How many XRP wallets are there?
The ledger tracks activated addresses rather than wallets or people, and that count only ever rises because abandoned addresses are never removed.
How many people own 1,000 XRP?
No source can tell you, but 1,000 XRP is a permanent one hundred-millionth of XRP's fixed 100 billion supply, which is a steadier way to measure your position than a percentile.
How many people own 5,000 XRP or 10,000 XRP?
The same answer applies: 5,000 XRP is one twenty-millionth of total supply and 10,000 XRP is one ten-millionth, and unlike a percentile, neither figure will ever change.
What percentage of XRP holders own the most?
The top addresses hold a large share of the supply, but much of that is exchange custody standing in for millions of individual customers, so the headline concentration figure overstates how concentrated real ownership is.
Why do different sites give different numbers of XRP holders?
Because each one picks a different definition of "holder" and a different snapshot moment, and most are copying an estimate from another site rather than measuring anything.
Can I see how many people own XRP on the blockchain?

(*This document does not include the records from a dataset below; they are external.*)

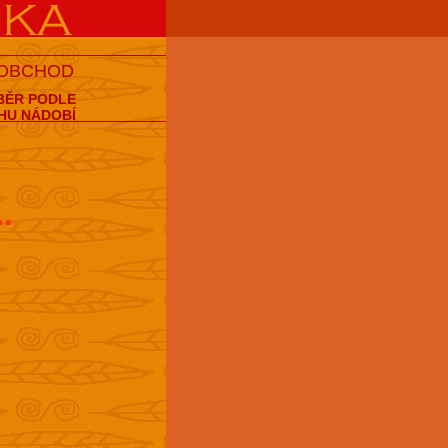
 OBCHOD
BĚR PODLE
HU NÁDOBÍ
..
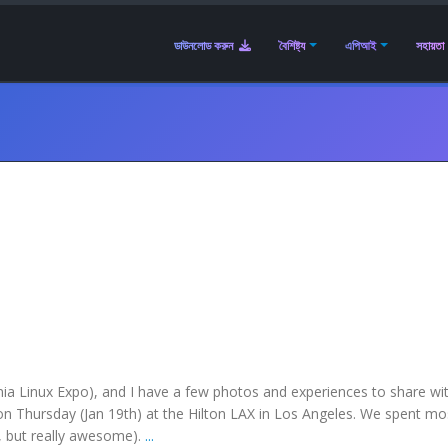
ডাউনলোড করুন
বৈশিষ্ট্য
এপিআই
সহায়তা
nia Linux Expo), and I have a few photos and experiences to share wi
n Thursday (Jan 19th) at the Hilton LAX in Los Angeles. We spent mo
, but really awesome).
...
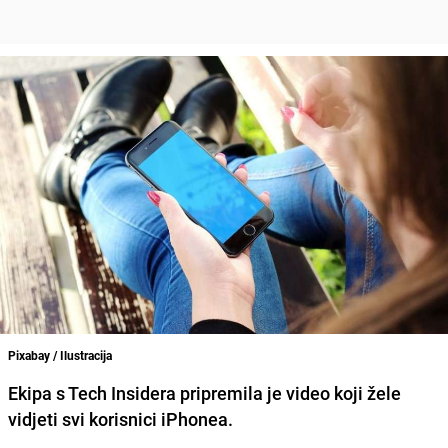
Pixabay / Ilustracija
Ekipa s Tech Insidera pripremila je video koji žele
vidjeti svi korisnici iPhonea.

You can see every address and balance, and you can look up your own rank on a ledger explorer in about a minute, but you cannot see people — the ledger has no identity layer.
Who owns the most XRP?
Ripple Labs holds the largest share through the escrow contracts it created in 2017; our XRP Rich List guide covers the top addresses in detail.
The number you came here for doesn't exist, and knowing that is more useful than a made-up figure.

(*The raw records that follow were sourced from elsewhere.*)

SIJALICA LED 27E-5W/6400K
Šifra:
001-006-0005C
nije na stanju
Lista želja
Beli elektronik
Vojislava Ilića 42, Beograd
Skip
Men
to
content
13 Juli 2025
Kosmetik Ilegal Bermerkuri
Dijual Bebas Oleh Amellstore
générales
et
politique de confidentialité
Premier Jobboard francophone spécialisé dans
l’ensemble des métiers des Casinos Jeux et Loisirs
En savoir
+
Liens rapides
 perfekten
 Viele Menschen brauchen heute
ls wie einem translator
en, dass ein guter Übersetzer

Here's what does exist: a public ledger where every balance is visible, a supply capped at 100 billion that will never move, and a reserve rule that explains why the address count keeps climbing whether or not anyone new shows up.
And here's what will never exist on that ledger: you, if your XRP sits on an exchange.
That's not a gap anyone is going to close, because it isn't a gap — it's how hosted custody was designed to work.
Use the fixed things.
Look up your own address and get a real answer instead of a headline.
And when you next see a site quoting a precise count of XRP owners, you know what to ask.
Where did that number come from?
Most of the time, nobody can tell you.